Coverage Isn't Enough: SBFL-Driven Insights into Manually Created vs. Automatically Generated Tests
- URL: http://arxiv.org/abs/2512.11223v1
- Date: Fri, 12 Dec 2025 02:07:31 GMT
- Title: Coverage Isn't Enough: SBFL-Driven Insights into Manually Created vs. Automatically Generated Tests
- Authors: Sasara Shimizu, Yoshiki Higo,
- Abstract summary: This study compares the SBFL score and code coverage of automatically generated tests with those of manually created tests.<n>Our results show that automatically generated tests achieve higher branch coverage than manually created tests, but their SBFL score is lower, especially for code with deeply nested structures.
- Score: 0.49416305961918044
- License: http://arxiv.org/licenses/nonexclusive-distrib/1.0/
- Abstract: The testing phase is an essential part of software development, but manually creating test cases can be time-consuming. Consequently, there is a growing need for more efficient testing methods. To reduce the burden on developers, various automated test generation tools have been developed, and several studies have been conducted to evaluate the effectiveness of the tests they produce. However, most of these studies focus primarily on coverage metrics, and only a few examine how well the tests support fault localization-particularly using artificial faults introduced through mutation testing. In this study, we compare the SBFL (Spectrum-Based Fault Localization) score and code coverage of automatically generated tests with those of manually created tests. The SBFL score indicates how accurately faults can be localized using SBFL techniques.
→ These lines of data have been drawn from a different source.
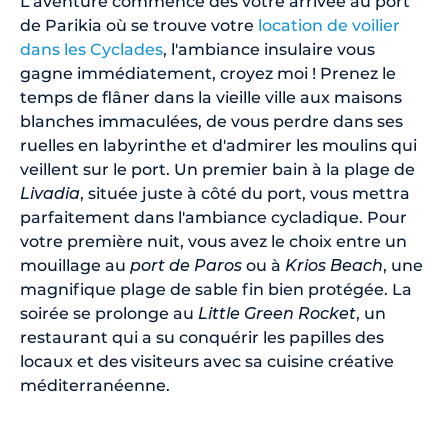
L'aventure commence dès votre arrivée au port
de Parikia où se trouve votre
location de voilier
dans les Cyclades
, l'ambiance insulaire vous
gagne immédiatement, croyez moi ! Prenez le
temps de flâner dans la vieille ville aux maisons
blanches immaculées, de vous perdre dans ses
ruelles en labyrinthe et d'admirer les moulins qui
veillent sur le port. Un premier bain à la plage de
Livadia
, située juste à côté du port, vous mettra
parfaitement dans l'ambiance cycladique. Pour
votre première nuit, vous avez le choix entre un
mouillage au
port de Paros
ou à
Krios Beach
, une
magnifique plage de sable fin bien protégée. La
soirée se prolonge au
Little Green Rocket
, un
restaurant qui a su conquérir les papilles des
locaux et des visiteurs avec sa cuisine créative
méditerranéenne.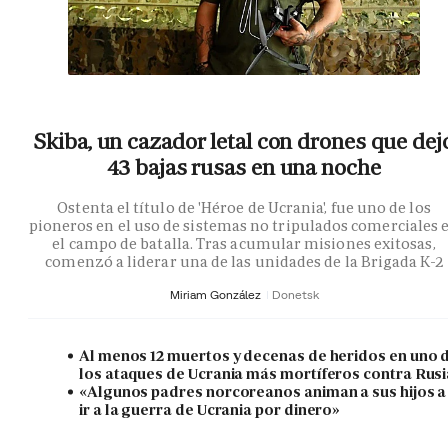
Skiba, un cazador letal con drones que dej
43 bajas rusas en una noche
Ostenta el título de 'Héroe de Ucrania', fue uno de los
pioneros en el uso de sistemas no tripulados comerciales 
el campo de batalla. Tras acumular misiones exitosas,
comenzó a liderar una de las unidades de la Brigada K-2
Miriam González
Donetsk
Al menos 12 muertos y decenas de heridos en uno 
los ataques de Ucrania más mortíferos contra Rusi
«Algunos padres norcoreanos animan a sus hijos a
ir a la guerra de Ucrania por dinero»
By employing SBFL score as an evaluation metric-an approach rarely used in prior studies on test generation-we aim to provide new insights into the respective strengths and weaknesses of manually created and automatically generated tests. Our experimental results show that automatically generated tests achieve higher branch coverage than manually created tests, but their SBFL score is lower, especially for code with deeply nested structures. These findings offer guidance on how to effectively combine automatically generated and manually created testing approaches.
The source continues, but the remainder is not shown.